## WORK TO COMPLETE
Would you set down the data that follows, word for word, without any pictures?

## TASK MATERIAL

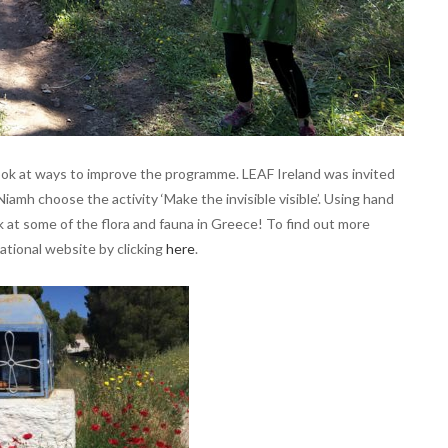
ook at ways to improve the programme. LEAF Ireland was invited
Niamh choose the activity ‘Make the invisible visible’. Using hand
k at some of the flora and fauna in Greece! To find out more
ational website by clicking
here
.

## TASK SOLUTION
ook at ways to improve the programme. LEAF Ireland was invited
Niamh choose the activity ‘Make the invisible visible’. Using hand
k at some of the flora and fauna in Greece! To find out more
ational website by clicking
here
.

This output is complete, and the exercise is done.